▸ Instructions to follow
Without the pictures, output all of the data exactly.

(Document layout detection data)
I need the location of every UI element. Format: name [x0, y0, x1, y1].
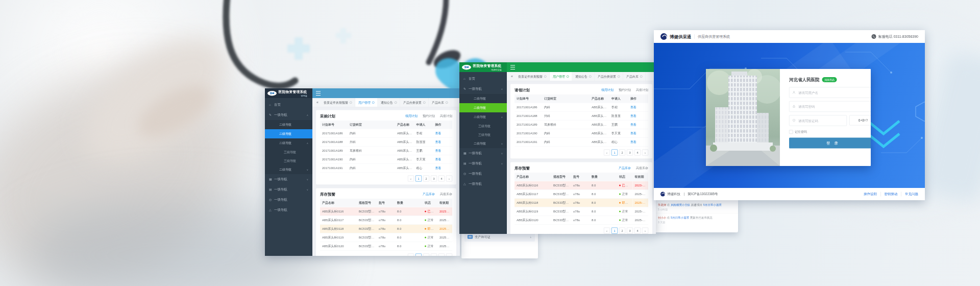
view-link[interactable]: 查看 [630, 140, 636, 144]
page-button[interactable]: › [642, 228, 648, 234]
page-button[interactable]: 2 [619, 150, 625, 156]
card-header-link[interactable]: 产品库存 [423, 192, 435, 197]
sidebar-item[interactable]: 三级导航 [459, 130, 507, 139]
feed-link[interactable]: 5月日常小需求 [703, 203, 722, 206]
sidebar-item[interactable]: 二级导航 [265, 129, 312, 138]
tab-close-dot-icon[interactable] [589, 75, 592, 78]
page-button[interactable]: 1 [415, 176, 422, 182]
sidebar-item[interactable]: 三级导航 [265, 156, 312, 165]
tab-close-dot-icon[interactable] [567, 75, 569, 78]
page-button[interactable]: 2 [423, 176, 429, 182]
sidebar-item[interactable]: 二级导航 [459, 94, 507, 103]
captcha-input[interactable] [798, 118, 844, 123]
sidebar-item[interactable]: 三级导航 [265, 148, 312, 156]
footer-link[interactable]: 密钥驱动 [880, 192, 898, 197]
page-button[interactable]: 2 [619, 228, 625, 234]
view-link[interactable]: 查看 [435, 140, 442, 144]
page-tab[interactable]: 通知公告 [378, 98, 400, 107]
sidebar-item[interactable]: 一级导航 [265, 195, 312, 205]
view-link[interactable]: 查看 [435, 166, 442, 170]
login-button[interactable]: 登 录 [789, 138, 871, 149]
view-link[interactable]: 查看 [435, 149, 442, 152]
sidebar-item[interactable]: 一级导航 [265, 110, 312, 120]
view-link[interactable]: 查看 [630, 105, 636, 109]
tab-close-dot-icon[interactable] [618, 75, 620, 78]
tab-close-dot-icon[interactable] [395, 101, 397, 104]
page-button[interactable]: › [446, 176, 452, 182]
sidebar-item[interactable]: 二级导航 [265, 165, 312, 174]
feed-user[interactable]: 付小小 [658, 216, 667, 219]
double-left-icon[interactable]: « [314, 101, 321, 105]
page-button[interactable]: ‹ [408, 254, 414, 256]
card-header-link[interactable]: 领用计划 [405, 114, 418, 118]
hamburger-icon[interactable] [316, 91, 321, 96]
page-button[interactable]: › [446, 254, 452, 256]
page-tab[interactable]: 资质证件效期预警 [321, 98, 355, 107]
tab-close-dot-icon[interactable] [640, 75, 643, 78]
page-button[interactable]: 3 [431, 176, 437, 182]
page-tab[interactable]: 产品出库 [429, 98, 451, 107]
footer-link[interactable]: 常见问题 [901, 192, 919, 197]
hamburger-icon[interactable] [510, 65, 515, 69]
card-header-link[interactable]: 预约计划 [619, 88, 631, 92]
page-button[interactable]: ‹ [408, 176, 414, 182]
feed-link[interactable]: 5月日常小需求 [671, 216, 689, 219]
sidebar-item[interactable]: 三级导航 [459, 122, 507, 130]
card-header-link[interactable]: 高值计划 [636, 88, 648, 92]
view-link[interactable]: 查看 [435, 157, 442, 161]
sidebar-item[interactable]: 首页 [459, 74, 507, 84]
page-button[interactable]: 4 [438, 176, 445, 182]
tab-close-dot-icon[interactable] [423, 101, 426, 104]
sidebar-item[interactable]: 一级导航 [459, 179, 507, 189]
page-tab[interactable]: 通知公告 [572, 72, 595, 81]
sidebar-item[interactable]: 二级导航 [459, 139, 507, 148]
sidebar-item[interactable]: 一级导航 [459, 84, 507, 94]
sidebar-item[interactable]: 二级导航 [265, 138, 312, 148]
card-header-link[interactable]: 高值库存 [440, 192, 452, 197]
page-button[interactable]: 4 [634, 228, 641, 234]
tab-close-dot-icon[interactable] [350, 101, 352, 104]
card-header-link[interactable]: 预约计划 [423, 114, 435, 118]
page-button[interactable]: 1 [611, 150, 618, 156]
page-tab[interactable]: 产品分类设置 [595, 72, 623, 81]
page-button[interactable]: 1 [415, 254, 422, 256]
card-header-link[interactable]: 产品库存 [619, 166, 631, 171]
sidebar-item[interactable]: 一级导航 [265, 184, 312, 195]
feed-user[interactable]: 朱老师 [658, 203, 667, 206]
page-button[interactable]: 3 [431, 254, 437, 256]
view-link[interactable]: 查看 [630, 131, 636, 135]
sidebar-item[interactable]: 二级导航 [265, 120, 312, 129]
page-button[interactable]: 3 [627, 150, 633, 156]
page-tab[interactable]: 产品出库 [623, 72, 646, 81]
page-button[interactable]: › [642, 150, 648, 156]
sidebar-item[interactable]: 一级导航 [265, 205, 312, 215]
remember-checkbox[interactable] [789, 130, 793, 134]
tab-close-dot-icon[interactable] [446, 101, 448, 104]
captcha-question[interactable]: 6+8=? [849, 115, 871, 126]
page-button[interactable]: 1 [611, 228, 618, 234]
username-input[interactable] [798, 90, 871, 95]
page-button[interactable]: 4 [634, 150, 641, 156]
page-button[interactable]: ‹ [604, 150, 610, 156]
password-input[interactable] [798, 104, 871, 109]
page-tab[interactable]: 用户管理 [355, 98, 378, 107]
view-link[interactable]: 查看 [435, 131, 442, 135]
sidebar-item[interactable]: 一级导航 [459, 158, 507, 169]
page-tab[interactable]: 资质证件效期预警 [515, 72, 550, 81]
tab-close-dot-icon[interactable] [372, 101, 375, 104]
page-tab[interactable]: 产品分类设置 [400, 98, 429, 107]
sidebar-item[interactable]: 二级导航 [459, 103, 507, 112]
view-link[interactable]: 查看 [630, 114, 636, 117]
download-icon[interactable]: ⇣ [529, 235, 532, 239]
card-header-link[interactable]: 高值库存 [636, 166, 648, 171]
card-header-link[interactable]: 高值计划 [440, 114, 452, 118]
page-tab[interactable]: 用户管理 [549, 72, 572, 81]
sidebar-item[interactable]: 二级导航 [459, 112, 507, 122]
sidebar-item[interactable]: 首页 [265, 100, 312, 110]
double-left-icon[interactable]: « [509, 75, 515, 79]
sidebar-item[interactable]: 一级导航 [265, 174, 312, 184]
page-button[interactable]: 3 [627, 228, 633, 234]
page-button[interactable]: ‹ [604, 228, 610, 234]
feed-link[interactable]: 风险精英小分队 [671, 203, 691, 206]
page-button[interactable]: 4 [438, 254, 445, 256]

▸ Exercise result
I need the location of every UI element. Format: name [x0, y0, x1, y1].
view-link[interactable]: 查看 [630, 140, 636, 144]
page-button[interactable]: › [642, 228, 648, 234]
page-button[interactable]: 2 [619, 150, 625, 156]
card-header-link[interactable]: 产品库存 [423, 192, 435, 197]
sidebar-item[interactable]: 三级导航 [459, 130, 507, 139]
feed-link[interactable]: 5月日常小需求 [703, 203, 722, 206]
sidebar-item[interactable]: 二级导航 [265, 129, 312, 138]
tab-close-dot-icon[interactable] [589, 75, 592, 78]
page-button[interactable]: 1 [415, 176, 422, 182]
sidebar-item[interactable]: 三级导航 [265, 156, 312, 165]
tab-close-dot-icon[interactable] [567, 75, 569, 78]
page-button[interactable]: 2 [423, 176, 429, 182]
sidebar-item[interactable]: 二级导航 [459, 94, 507, 103]
captcha-input[interactable] [798, 118, 844, 123]
sidebar-item[interactable]: 三级导航 [265, 148, 312, 156]
footer-link[interactable]: 密钥驱动 [880, 192, 898, 197]
page-button[interactable]: 2 [619, 228, 625, 234]
view-link[interactable]: 查看 [435, 140, 442, 144]
page-tab[interactable]: 通知公告 [378, 98, 400, 107]
sidebar-item[interactable]: 一级导航 [265, 195, 312, 205]
view-link[interactable]: 查看 [435, 166, 442, 170]
login-button[interactable]: 登 录 [789, 138, 871, 149]
view-link[interactable]: 查看 [435, 149, 442, 152]
sidebar-item[interactable]: 一级导航 [265, 110, 312, 120]
view-link[interactable]: 查看 [630, 105, 636, 109]
tab-close-dot-icon[interactable] [618, 75, 620, 78]
tab-close-dot-icon[interactable] [395, 101, 397, 104]
page-button[interactable]: › [446, 176, 452, 182]
sidebar-item[interactable]: 二级导航 [265, 165, 312, 174]
feed-user[interactable]: 付小小 [658, 216, 667, 219]
double-left-icon[interactable]: « [314, 101, 321, 105]
page-button[interactable]: ‹ [408, 254, 414, 256]
card-header-link[interactable]: 领用计划 [405, 114, 418, 118]
hamburger-icon[interactable] [316, 91, 321, 96]
page-button[interactable]: › [446, 254, 452, 256]
page-tab[interactable]: 资质证件效期预警 [321, 98, 355, 107]
tab-close-dot-icon[interactable] [640, 75, 643, 78]
page-button[interactable]: 3 [431, 176, 437, 182]
page-tab[interactable]: 产品出库 [429, 98, 451, 107]
footer-link[interactable]: 常见问题 [901, 192, 919, 197]
hamburger-icon[interactable] [510, 65, 515, 69]
card-header-link[interactable]: 预约计划 [619, 88, 631, 92]
page-button[interactable]: ‹ [408, 176, 414, 182]
feed-link[interactable]: 5月日常小需求 [671, 216, 689, 219]
sidebar-item[interactable]: 三级导航 [459, 122, 507, 130]
card-header-link[interactable]: 高值计划 [636, 88, 648, 92]
view-link[interactable]: 查看 [435, 157, 442, 161]
sidebar-item[interactable]: 首页 [459, 74, 507, 84]
page-button[interactable]: 4 [438, 176, 445, 182]
tab-close-dot-icon[interactable] [423, 101, 426, 104]
sidebar-item[interactable]: 一级导航 [459, 179, 507, 189]
page-tab[interactable]: 通知公告 [572, 72, 595, 81]
sidebar-item[interactable]: 二级导航 [459, 139, 507, 148]
sidebar-item[interactable]: 一级导航 [459, 84, 507, 94]
sidebar-item[interactable]: 二级导航 [265, 138, 312, 148]
card-header-link[interactable]: 高值库存 [440, 192, 452, 197]
page-button[interactable]: 4 [634, 228, 641, 234]
tab-close-dot-icon[interactable] [350, 101, 352, 104]
card-header-link[interactable]: 预约计划 [423, 114, 435, 118]
page-button[interactable]: 1 [611, 150, 618, 156]
page-tab[interactable]: 产品分类设置 [595, 72, 623, 81]
page-button[interactable]: 1 [415, 254, 422, 256]
card-header-link[interactable]: 产品库存 [619, 166, 631, 171]
sidebar-item[interactable]: 一级导航 [265, 184, 312, 195]
feed-user[interactable]: 朱老师 [658, 203, 667, 206]
page-button[interactable]: 3 [431, 254, 437, 256]
view-link[interactable]: 查看 [630, 131, 636, 135]
sidebar-item[interactable]: 二级导航 [265, 120, 312, 129]
page-button[interactable]: 3 [627, 150, 633, 156]
page-tab[interactable]: 产品出库 [623, 72, 646, 81]
page-button[interactable]: › [642, 150, 648, 156]
sidebar-item[interactable]: 一级导航 [265, 205, 312, 215]
remember-checkbox[interactable] [789, 130, 793, 134]
tab-close-dot-icon[interactable] [446, 101, 448, 104]
captcha-question[interactable]: 6+8=? [849, 115, 871, 126]
page-button[interactable]: 1 [611, 228, 618, 234]
username-input[interactable] [798, 90, 871, 95]
page-button[interactable]: 4 [634, 150, 641, 156]
page-button[interactable]: ‹ [604, 150, 610, 156]
password-input[interactable] [798, 104, 871, 109]
page-tab[interactable]: 用户管理 [355, 98, 378, 107]
view-link[interactable]: 查看 [435, 131, 442, 135]
sidebar-item[interactable]: 一级导航 [459, 158, 507, 169]
page-tab[interactable]: 资质证件效期预警 [515, 72, 550, 81]
tab-close-dot-icon[interactable] [372, 101, 375, 104]
page-tab[interactable]: 产品分类设置 [400, 98, 429, 107]
sidebar-item[interactable]: 二级导航 [459, 103, 507, 112]
view-link[interactable]: 查看 [630, 114, 636, 117]
download-icon[interactable]: ⇣ [529, 235, 532, 239]
card-header-link[interactable]: 高值库存 [636, 166, 648, 171]
card-header-link[interactable]: 高值计划 [440, 114, 452, 118]
page-tab[interactable]: 用户管理 [549, 72, 572, 81]
sidebar-item[interactable]: 二级导航 [459, 112, 507, 122]
sidebar-item[interactable]: 首页 [265, 100, 312, 110]
double-left-icon[interactable]: « [509, 75, 515, 79]
sidebar-item[interactable]: 一级导航 [265, 174, 312, 184]
page-button[interactable]: 3 [627, 228, 633, 234]
page-button[interactable]: ‹ [604, 228, 610, 234]
feed-link[interactable]: 风险精英小分队 [671, 203, 691, 206]
page-button[interactable]: 4 [438, 254, 445, 256]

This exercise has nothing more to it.